Impact of Skin Tone Diversity on Out-of-Distribution Detection Methods in Dermatology
Abstract
Addressing representation issues in dermatological settings is crucial due to variations in how skin conditions manifest across skin tones, thereby providing competitive quality of care across different population segments. Although bias and fairness assessment in skin lesion classification has been an active research area, substantially less exploration has been done of the implications of skin tone representations on Out-of-Distribution (OOD) detectors' performance. Most skin datasets are reported to suffer from bias in skin tone distribution, which could lead to skewed model performance across skin tones. This paper explores the impact of variations of representation rates across skin tones during the training of OOD detectors and their downstream implications on performance. We review and compare state-of-the-art OOD detectors across two categories of skin tones, FST I-IV (lighter tones) and FST V-VI (brown and darker tones), over samples collected from different clinical protocols.

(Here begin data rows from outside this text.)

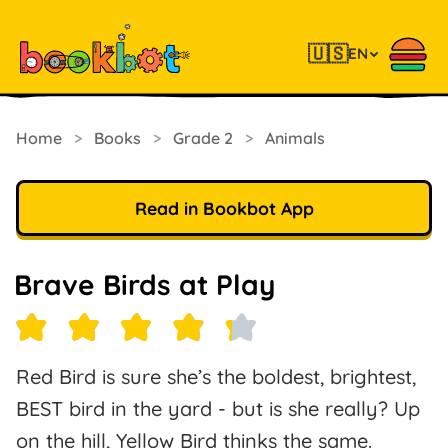
🇺🇸
EN
Home
>
Books
>
Grade 2
>
Animals
Read in Bookbot App
Brave Birds at Play
Red Bird is sure she’s the boldest, brightest,
BEST bird in the yard - but is she really? Up
on the hill, Yellow Bird thinks the same.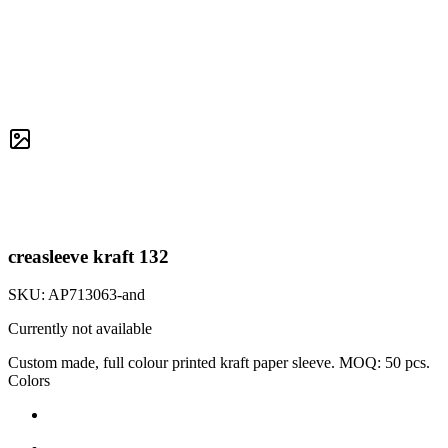
creasleeve kraft 132
SKU:
AP713063-and
Currently not available
Custom made, full colour printed kraft paper sleeve. MOQ: 50 pcs.
Colors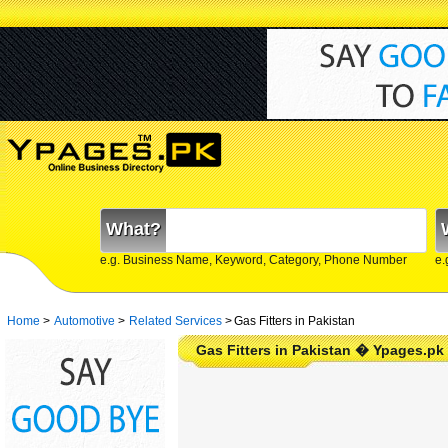
What?
e.g. Business Name, Keyword, Category, Phone Number
e.
Home
>
Automotive
>
Related Services
>
Gas Fitters in Pakistan
Gas Fitters in Pakistan � Ypages.pk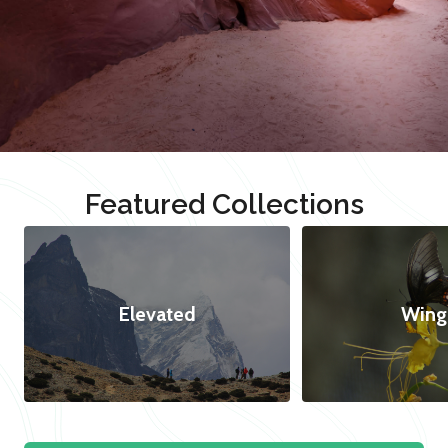
Featured Collections
Elevated
Wing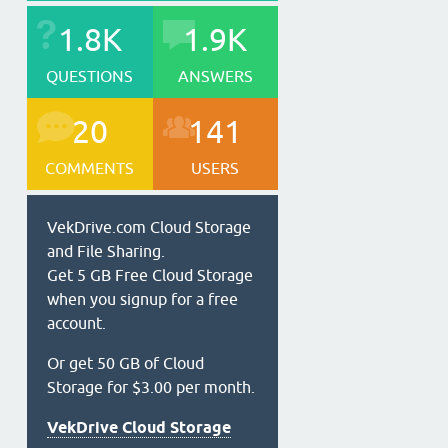
1.8K
1.9K
QUESTIONS
ANSWERS
20
141
COMMENTS
USERS
VekDrive.com Cloud Storage
and File Sharing.
Get 5 GB Free Cloud Storage
when you signup for a free
account.
Or get 50 GB of Cloud
Storage for $3.00 per month.
VekDrive Cloud Storage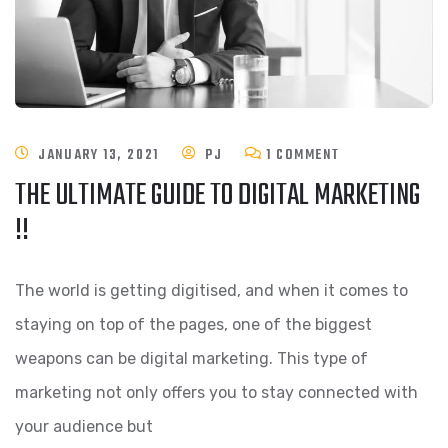
JANUARY 13, 2021
PJ
1 COMMENT
THE ULTIMATE GUIDE TO DIGITAL MARKETING
!!
The world is getting digitised, and when it comes to
staying on top of the pages, one of the biggest
weapons can be digital marketing. This type of
marketing not only offers you to stay connected with
your audience but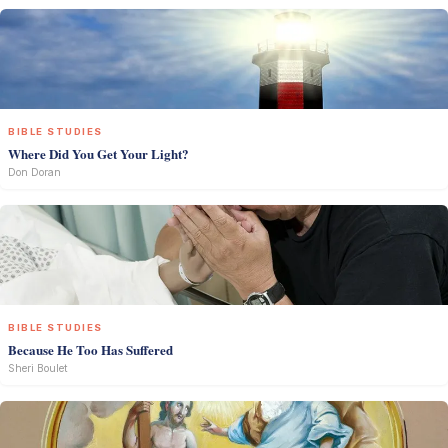
BIBLE STUDIES
Where Did You Get Your Light?
Don Doran
BIBLE STUDIES
Because He Too Has Suffered
Sheri Boulet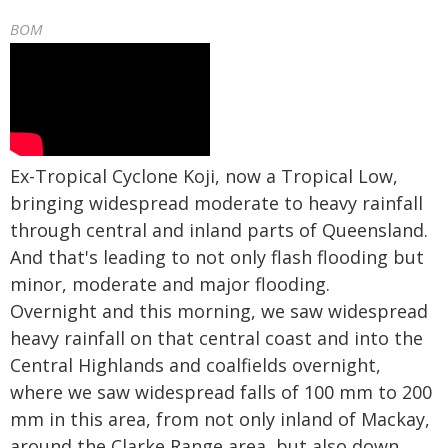
BOM
Ex-Tropical Cyclone Koji, now a Tropical Low,
bringing widespread moderate to heavy rainfall
through central and inland parts of Queensland.
And that's leading to not only flash flooding but
minor, moderate and major flooding.
Overnight and this morning, we saw widespread
heavy rainfall on that central coast and into the
Central Highlands and coalfields overnight,
where we saw widespread falls of 100 mm to 200
mm in this area, from not only inland of Mackay,
around the Clarke Range area, but also down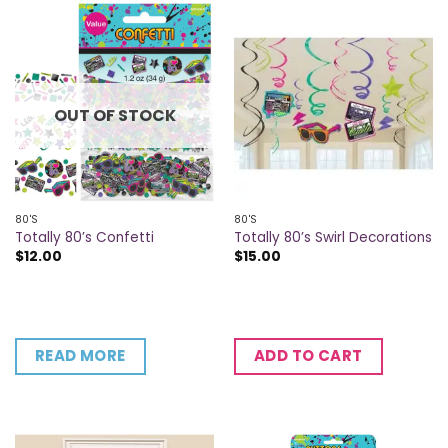
OUT OF STOCK
80'S
80'S
Totally 80’s Confetti
Totally 80’s Swirl Decorations
$
12.00
$
15.00
READ MORE
ADD TO CART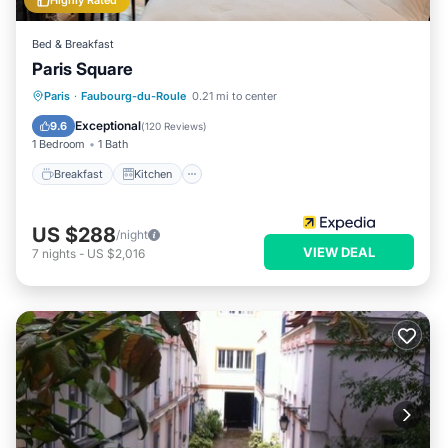
Highly Rated
Bed & Breakfast
Paris Square
Breakfast
Kitchen
Internet
Paris
·
Faubourg-du-Roule
0.21 mi to center
Child Friendly
Exceptional
9.6
(
120 Reviews
)
1 Bedroom
1 Bath
Breakfast
Kitchen
US $288
/night
VIEW DEAL
7
nights
-
US $2,016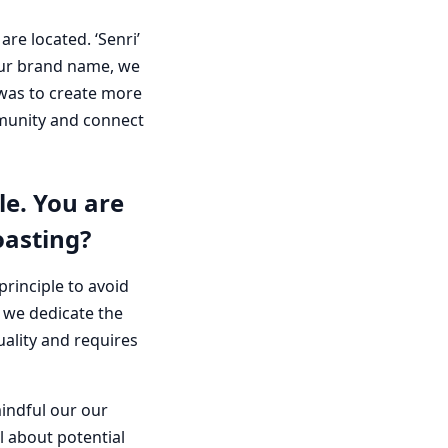
e located. ‘Senri’
 our brand name, we
 was to create more
mmunity and connect
e. You are
oasting?
principle to avoid
 we dedicate the
uality and requires
mindful our our
l about potential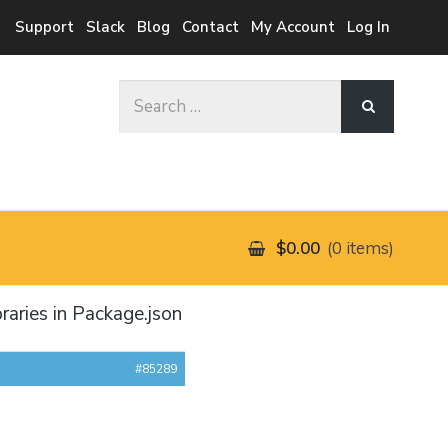
Support
Slack
Blog
Contact
My Account
Log In
Search
for:
$0.00
0 items
raries in Package.json
#85289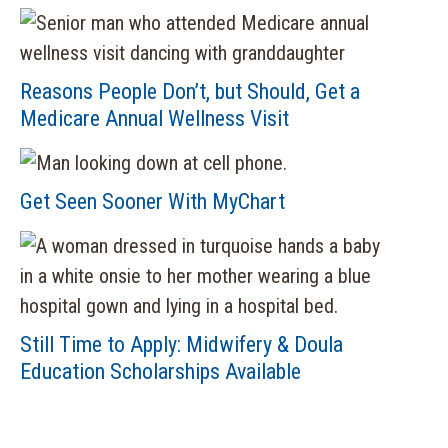
Reasons People Don’t, but Should, Get a
Medicare Annual Wellness Visit
Get Seen Sooner With MyChart
Still Time to Apply: Midwifery & Doula
Education Scholarships Available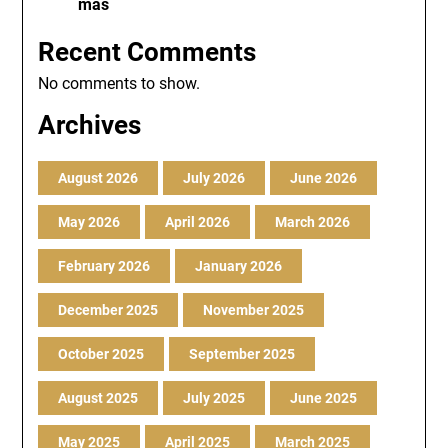
más
Recent Comments
No comments to show.
Archives
August 2026
July 2026
June 2026
May 2026
April 2026
March 2026
February 2026
January 2026
December 2025
November 2025
October 2025
September 2025
August 2025
July 2025
June 2025
May 2025
April 2025
March 2025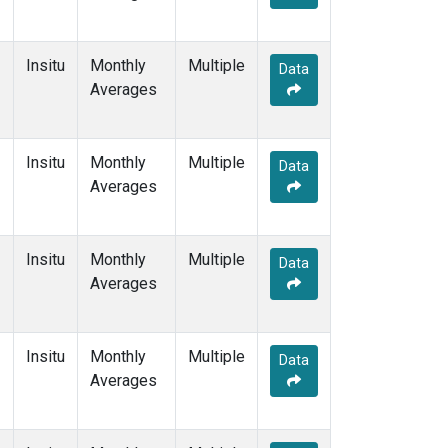
Insitu
Monthly
Multiple
Data
Averages
Insitu
Monthly
Multiple
Data
Averages
Insitu
Monthly
Multiple
Data
Averages
Insitu
Monthly
Multiple
Data
Averages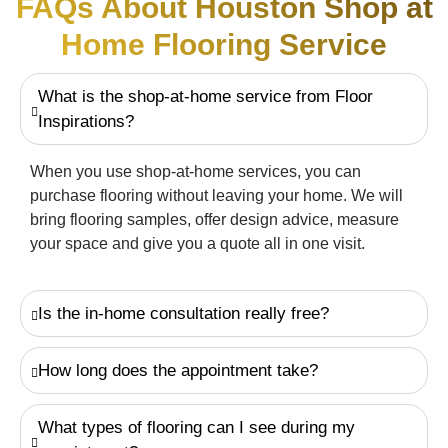
FAQs About Houston Shop at
Home Flooring Service
What is the shop-at-home service from Floor
Inspirations?
When you use shop-at-home services, you can
purchase flooring without leaving your home. We will
bring flooring samples, offer design advice, measure
your space and give you a quote all in one visit.
Is the in-home consultation really free?
How long does the appointment take?
What types of flooring can I see during my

Our experiments conducted using multiple skin image datasets reveal that increasing the representation of FST V-VI during training reduces the representation gap by $\approx 5\%$. We also observe an increase in the overall performance metrics for FST V-VI when more representation is shown during training. Furthermore, the group fairness metrics evaluation yields that increasing the FST V-VI representation leads to improved group fairness.